In our opinion, companies seeking certification should also be sure of its business impact. The EU has now defined a category of organizations, private or public, which are deemed to be of vital importance. – among others, Utilities, Telecom operators, health facilities … Buyers of these organizations should be strongly encouraged, not only to have protection against Cyberattacks but to refer to European certifications when selecting their products (at least when such certifications will become available).
Finally, for Cybersecurity companies, the certification process should be made easier to undertake, less expensive, and the results should be delivered quicker.
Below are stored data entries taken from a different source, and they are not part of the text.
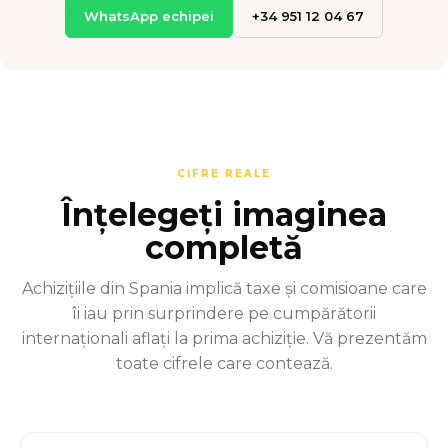
WhatsApp echipei
+34 951 12 04 67
CIFRE REALE
Înțelegeți imaginea
completă
Achizițiile din Spania implică taxe și comisioane care
îi iau prin surprindere pe cumpărătorii
internaționali aflați la prima achiziție. Vă prezentăm
toate cifrele care contează.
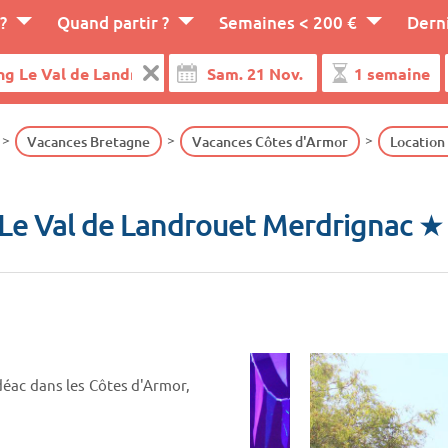
?
Quand partir ?
Semaines < 200 €
Dern
Vacances Bretagne
Vacances Côtes d'Armor
Location
Le Val de Landrouet Merdrignac 
éac dans les Côtes d'Armor,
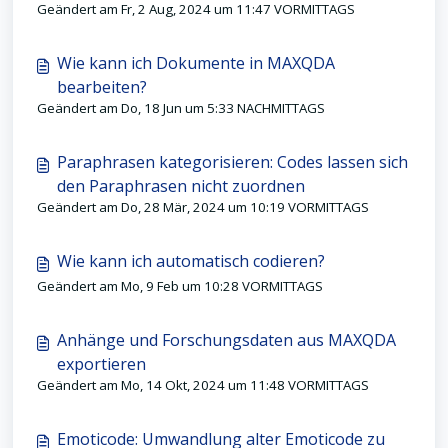
Geändert am Fr, 2 Aug, 2024 um 11:47 VORMITTAGS
Wie kann ich Dokumente in MAXQDA
bearbeiten?
Geändert am Do, 18 Jun um 5:33 NACHMITTAGS
Paraphrasen kategorisieren: Codes lassen sich
den Paraphrasen nicht zuordnen
Geändert am Do, 28 Mär, 2024 um 10:19 VORMITTAGS
Wie kann ich automatisch codieren?
Geändert am Mo, 9 Feb um 10:28 VORMITTAGS
Anhänge und Forschungsdaten aus MAXQDA
exportieren
Geändert am Mo, 14 Okt, 2024 um 11:48 VORMITTAGS
Emoticode: Umwandlung alter Emoticode zu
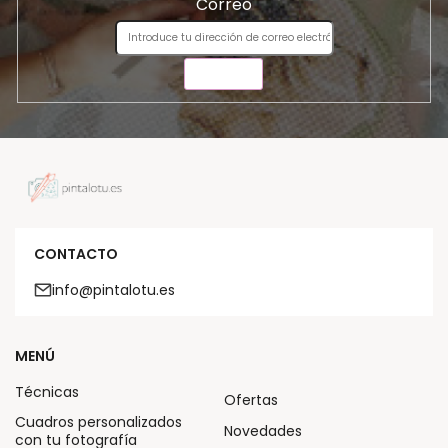
Correo
ENVIAR
CONTACTO
info@pintalotu.es
MENÚ
Técnicas
Ofertas
Cuadros personalizados
Novedades
con tu fotografía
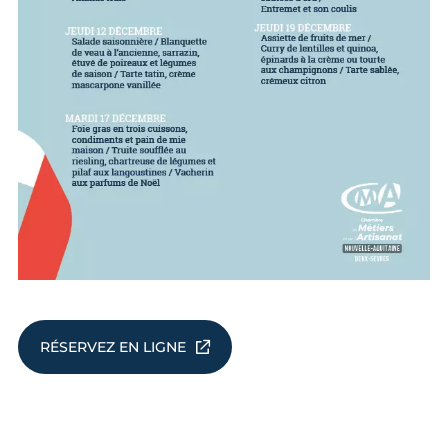
RÉSERVEZ EN LIGNE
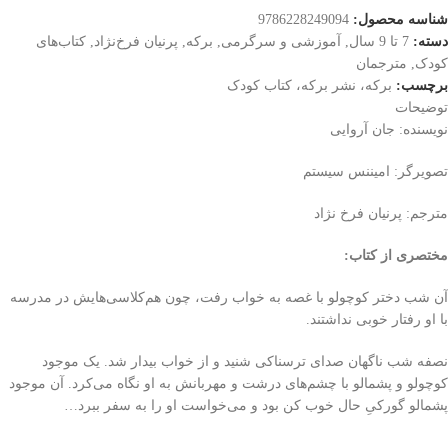
شناسه محصول:
9786228249094
دسته:
7 تا 9 سال
,
آموزشی و سرگرمی
,
برکه
,
پرنیان فرخ‌نژاد
,
کتاب‌های
کودک
,
مترجمان
برچسب:
برکه، نشر برکه، کتاب کودک
توضیحات
نویسنده: جان آروایی
تصویرگر: امیننس سیستم
مترجم: پرنیان فرخ نژاد
مختصری از کتاب
:
آن شب دختر کوچولو با غصه به ‌‌خواب رفت، چون هم‌کلاسی‌هایش در مدرسه
با او رفتار خوبی نداشتند.
نصفه شب ناگهان صدای ترسناکی شنید و از خواب بیدار شد. یک موجود
کوچولو و پشمالو با چشم‌های درشت و مهربانش به او نگاه می‌کرد. آن موجود
پشمالو گورکیِ حال خوب کن بود و می‌خواست او را به سفر ببرد…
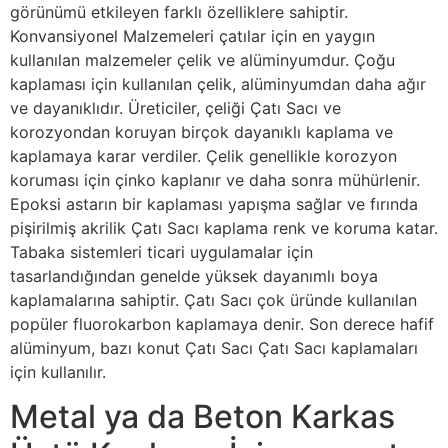
görünümü etkileyen farklı özelliklere sahiptir.
Konvansiyonel Malzemeleri çatılar için en yaygın
kullanılan malzemeler çelik ve alüminyumdur. Çoğu
kaplaması için kullanılan çelik, alüminyumdan daha ağır
ve dayanıklıdır. Üreticiler, çeliği Çatı Sacı ve
korozyondan koruyan birçok dayanıklı kaplama ve
kaplamaya karar verdiler. Çelik genellikle korozyon
koruması için çinko kaplanır ve daha sonra mühürlenir.
Epoksi astarın bir kaplaması yapışma sağlar ve fırında
pişirilmiş akrilik Çatı Sacı kaplama renk ve koruma katar.
Tabaka sistemleri ticari uygulamalar için
tasarlandığından genelde yüksek dayanımlı boya
kaplamalarına sahiptir. Çatı Sacı çok üründe kullanılan
popüler fluorokarbon kaplamaya denir. Son derece hafif
alüminyum, bazı konut Çatı Sacı Çatı Sacı kaplamaları
için kullanılır.
Metal ya da Beton Karkas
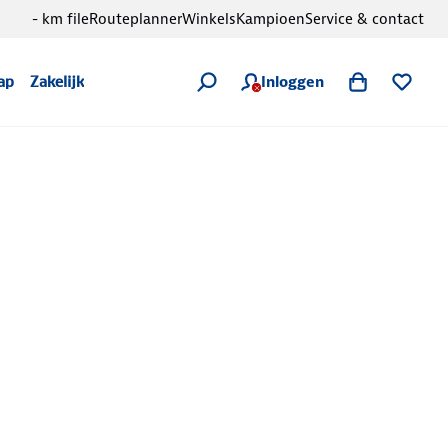
- km file
Routeplanner
Winkels
Kampioen
Service & contact
Inloggen
ap
Zakelijk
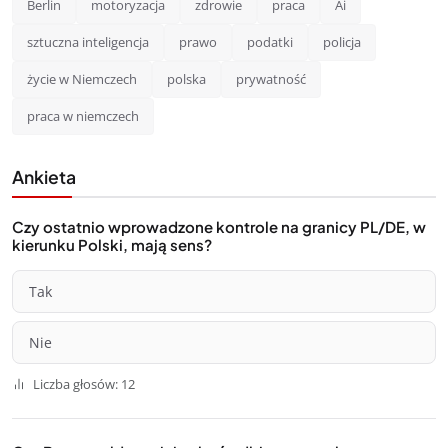
Berlin
motoryzacja
zdrowie
praca
Ai
sztuczna inteligencja
prawo
podatki
policja
życie w Niemczech
polska
prywatność
praca w niemczech
Ankieta
Czy ostatnio wprowadzone kontrole na granicy PL/DE, w
kierunku Polski, mają sens?
Tak
Nie
Liczba głosów: 12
(*) One of the main objectives of the EU cybersecurity certification framework is to increase trust and the cybersecurity reliability of the in ICT products, ICT services and ICT processes and to address the needs of the EU cybersecurity market. This study aims to provide a set of methodological steps to identify, gather, analyze and understand these needs. They can relate to emerging cybersecurity certification needs but also to existing certification schemes under the CSA. It aims to support an analysis on how schemes are adopted by the market, at defined moments, and if further adaptations are needed by the involved stakeholders. Analysing the cybersecurity market is complex due to the number of security vectors or ICT products, ICT processes and ICT services, as well as the complex nature of supply chains that become larger due to increasing connectivity and the number of components that may be part of large systems.
This proposed set of methodological steps attempts to create a structured and step-by-step approach to identity cybersecurity needs in a complex environment. It aims to provide a practical guidance to analyse the market, without though creating a textbook on how to conduct particular types of economic analyses. These proposed steps are divided into four parts and cover the identification of the context of the market analysis and the scope of the target of analysis, assessing the impact of a cybersecurity certification initiative, identification of the available options and possible initiatives. The goal is to be able to identify gaps in the market – from a cybersecurity certification perspective – without relying solely on input of stakeholders, but to provide evidence both from the supply and demand sides while factoring societal and economic aspects.